======== Working data ========
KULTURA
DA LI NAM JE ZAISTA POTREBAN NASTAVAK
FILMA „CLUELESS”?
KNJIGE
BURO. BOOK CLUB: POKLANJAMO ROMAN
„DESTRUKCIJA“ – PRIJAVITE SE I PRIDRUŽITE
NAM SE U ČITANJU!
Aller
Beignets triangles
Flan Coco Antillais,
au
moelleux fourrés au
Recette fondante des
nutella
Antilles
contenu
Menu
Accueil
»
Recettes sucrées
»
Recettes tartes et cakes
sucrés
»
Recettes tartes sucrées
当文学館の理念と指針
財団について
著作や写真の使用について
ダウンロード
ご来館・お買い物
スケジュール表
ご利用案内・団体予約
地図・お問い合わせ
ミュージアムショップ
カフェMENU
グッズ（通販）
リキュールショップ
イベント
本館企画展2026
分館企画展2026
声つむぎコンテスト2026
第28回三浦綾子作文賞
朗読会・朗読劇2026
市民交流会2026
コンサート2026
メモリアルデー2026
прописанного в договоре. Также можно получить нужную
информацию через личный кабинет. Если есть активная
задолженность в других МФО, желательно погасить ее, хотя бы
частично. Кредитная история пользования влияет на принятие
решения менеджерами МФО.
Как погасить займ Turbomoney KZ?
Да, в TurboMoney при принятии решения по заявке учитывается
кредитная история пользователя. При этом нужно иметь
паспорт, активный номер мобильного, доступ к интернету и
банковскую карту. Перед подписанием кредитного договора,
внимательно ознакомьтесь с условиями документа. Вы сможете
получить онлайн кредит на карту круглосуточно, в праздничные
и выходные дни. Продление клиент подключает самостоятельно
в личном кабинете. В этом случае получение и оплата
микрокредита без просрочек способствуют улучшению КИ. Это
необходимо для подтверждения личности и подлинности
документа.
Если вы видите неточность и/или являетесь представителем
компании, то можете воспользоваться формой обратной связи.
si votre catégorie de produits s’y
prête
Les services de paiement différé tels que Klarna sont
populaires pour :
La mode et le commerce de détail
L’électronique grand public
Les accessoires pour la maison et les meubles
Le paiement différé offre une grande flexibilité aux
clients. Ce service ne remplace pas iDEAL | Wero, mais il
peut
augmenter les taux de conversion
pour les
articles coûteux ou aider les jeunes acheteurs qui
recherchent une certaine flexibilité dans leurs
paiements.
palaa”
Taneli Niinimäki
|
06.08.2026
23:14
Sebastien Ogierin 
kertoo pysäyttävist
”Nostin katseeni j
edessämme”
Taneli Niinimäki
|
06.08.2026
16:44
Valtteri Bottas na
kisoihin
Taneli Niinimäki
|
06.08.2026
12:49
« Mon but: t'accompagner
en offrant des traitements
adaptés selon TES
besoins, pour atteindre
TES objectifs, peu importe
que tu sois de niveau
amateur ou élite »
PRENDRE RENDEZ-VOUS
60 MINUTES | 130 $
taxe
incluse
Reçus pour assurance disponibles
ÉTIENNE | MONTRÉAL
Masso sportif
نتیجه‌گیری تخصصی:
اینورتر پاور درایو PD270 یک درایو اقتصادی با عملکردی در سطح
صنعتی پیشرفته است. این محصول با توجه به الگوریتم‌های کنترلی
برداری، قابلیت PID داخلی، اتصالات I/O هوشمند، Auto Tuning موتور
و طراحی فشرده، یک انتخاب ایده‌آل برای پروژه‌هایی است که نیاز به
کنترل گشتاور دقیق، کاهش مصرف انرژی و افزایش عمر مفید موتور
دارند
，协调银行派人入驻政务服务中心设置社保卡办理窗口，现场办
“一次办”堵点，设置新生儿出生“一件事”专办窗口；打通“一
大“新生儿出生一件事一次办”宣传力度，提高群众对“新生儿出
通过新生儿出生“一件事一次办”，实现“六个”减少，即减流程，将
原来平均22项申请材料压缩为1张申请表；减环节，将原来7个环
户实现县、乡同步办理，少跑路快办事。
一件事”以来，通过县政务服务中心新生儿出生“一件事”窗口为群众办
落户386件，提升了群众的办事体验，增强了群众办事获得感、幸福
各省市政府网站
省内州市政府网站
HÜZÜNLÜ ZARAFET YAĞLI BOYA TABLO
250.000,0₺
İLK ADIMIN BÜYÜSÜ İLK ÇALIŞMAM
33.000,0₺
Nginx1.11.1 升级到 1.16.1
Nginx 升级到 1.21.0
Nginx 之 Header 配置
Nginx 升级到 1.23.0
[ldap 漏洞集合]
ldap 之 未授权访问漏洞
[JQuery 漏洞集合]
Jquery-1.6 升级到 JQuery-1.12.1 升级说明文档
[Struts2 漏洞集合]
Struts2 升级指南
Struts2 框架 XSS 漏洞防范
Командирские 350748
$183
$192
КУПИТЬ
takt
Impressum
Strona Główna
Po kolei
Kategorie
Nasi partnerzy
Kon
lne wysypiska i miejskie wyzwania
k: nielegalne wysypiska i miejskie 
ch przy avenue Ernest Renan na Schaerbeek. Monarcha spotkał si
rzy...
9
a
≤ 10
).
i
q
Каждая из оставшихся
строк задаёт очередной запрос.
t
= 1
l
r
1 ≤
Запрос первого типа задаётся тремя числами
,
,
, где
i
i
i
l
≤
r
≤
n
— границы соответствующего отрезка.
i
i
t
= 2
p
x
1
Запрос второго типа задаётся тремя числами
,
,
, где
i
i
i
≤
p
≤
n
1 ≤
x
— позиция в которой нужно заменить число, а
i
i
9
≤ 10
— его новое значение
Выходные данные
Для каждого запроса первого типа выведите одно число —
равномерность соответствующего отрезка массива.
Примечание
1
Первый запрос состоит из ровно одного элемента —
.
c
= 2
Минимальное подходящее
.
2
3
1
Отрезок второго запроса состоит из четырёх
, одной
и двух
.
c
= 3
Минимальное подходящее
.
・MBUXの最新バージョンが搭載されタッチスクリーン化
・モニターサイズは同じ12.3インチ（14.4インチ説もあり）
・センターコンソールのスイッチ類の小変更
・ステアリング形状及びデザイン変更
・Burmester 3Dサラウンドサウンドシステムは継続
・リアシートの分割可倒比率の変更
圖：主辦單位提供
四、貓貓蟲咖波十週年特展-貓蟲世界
========
*How to complete this task*.
In the records above, find each line with the string "числами" and list it.

*Written solution*.
Запрос первого типа задаётся тремя числами
Запрос второго типа задаётся тремя числами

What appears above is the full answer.